John Diaz, MD, the chief of Gynecologic Oncology, lead physician for Clinical Trials in Gynecologic Oncology at MCI, and chief of the Center of Excellence in Minimally Invasive Gynecologic Surgery, Baptist Health South Florida, discusses some known biomarkers in ovarian cancer and where he hopes to see more research in the future.
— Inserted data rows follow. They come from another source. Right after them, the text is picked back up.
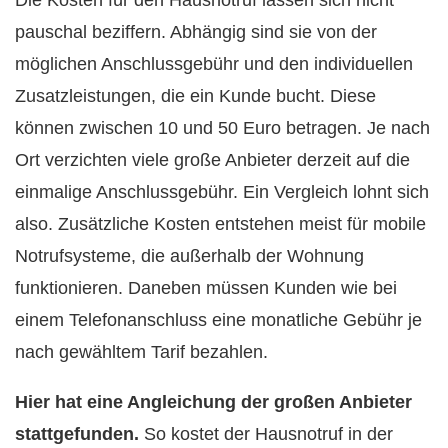
pauschal beziffern. Abhängig sind sie von der
möglichen Anschlussgebühr und den individuellen
Zusatzleistungen, die ein Kunde bucht. Diese
können zwischen 10 und 50 Euro betragen. Je nach
Ort verzichten viele große Anbieter derzeit auf die
einmalige Anschlussgebühr. Ein Vergleich lohnt sich
also. Zusätzliche Kosten entstehen meist für mobile
Notrufsysteme, die außerhalb der Wohnung
funktionieren. Daneben müssen Kunden wie bei
einem Telefonanschluss eine monatliche Gebühr je
nach gewähltem Tarif bezahlen.
Hier hat eine Angleichung der großen Anbieter
stattgefunden.
So kostet der Hausnotruf in der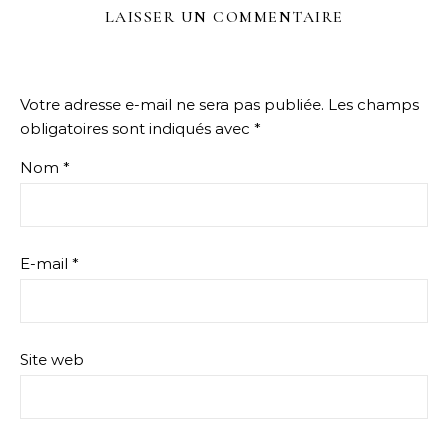
LAISSER UN COMMENTAIRE
Votre adresse e-mail ne sera pas publiée.
Les champs
obligatoires sont indiqués avec
*
Nom
*
E-mail
*
Site web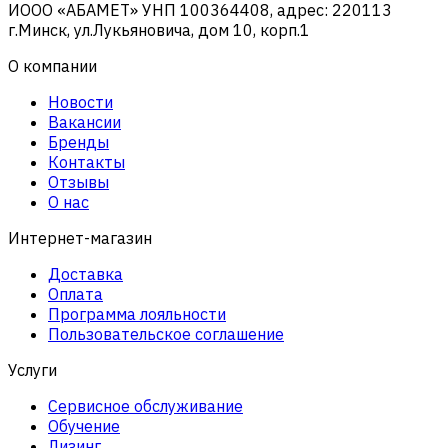
ИООО «АБАМЕТ» УНП 100364408, адрес: 220113
г.Минск, ул.Лукьяновича, дом 10, корп.1
О компании
Новости
Вакансии
Бренды
Контакты
Отзывы
О нас
Интернет-магазин
Доставка
Оплата
Программа лояльности
Пользовательское соглашение
Услуги
Сервисное обслуживание
Обучение
Лизинг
Specifically, Diaz notes the excitement that antibody-drug conjugates (ADCs) have brought to this space. Two ADCs have already been approved by the FDA for the treatment of gynecologic cancers, including ovarian cancer and cervical cancer. These ADCs are mirvetuximab soravtansine-gynx (Elahere) and upifitamab rilsodotin (XMT-153), and both have provided impressive results for patients with ovarian cancer.

While targeted therapies continue to be developed for this patient population, Diaz notes that further research is always needed. Other ADCs are currently in the pipeline and next, experts must delve into how best to use these targeted therapies to improve patient outcomes and increase understanding.


0:10 | One of the exciting advances that we have seen in cancer, in particular in gynecologic cancers, is the utilization of antibody-drug conjugates. When I talk to my patients about these drugs, I use the analogy of thinking of them as a Trojan horse. They have now been utilized for both ovarian cancer and cervical cancer, and we have 2 FDA-approved antibody-drug conjugates for the treatment of gynecologic malignancies. One of the targets are these folate receptor agonists. So we have seen 2 that are FDA-approved, and there are several more in the pipeline.

0:42 | It is exciting to see that we have these targeted therapies. We are going to start to have to understand how we use these treatments in patients who have already been exposed to folate receptors. Then, we have to identify additional receptors that we can utilize for these targeted treatments.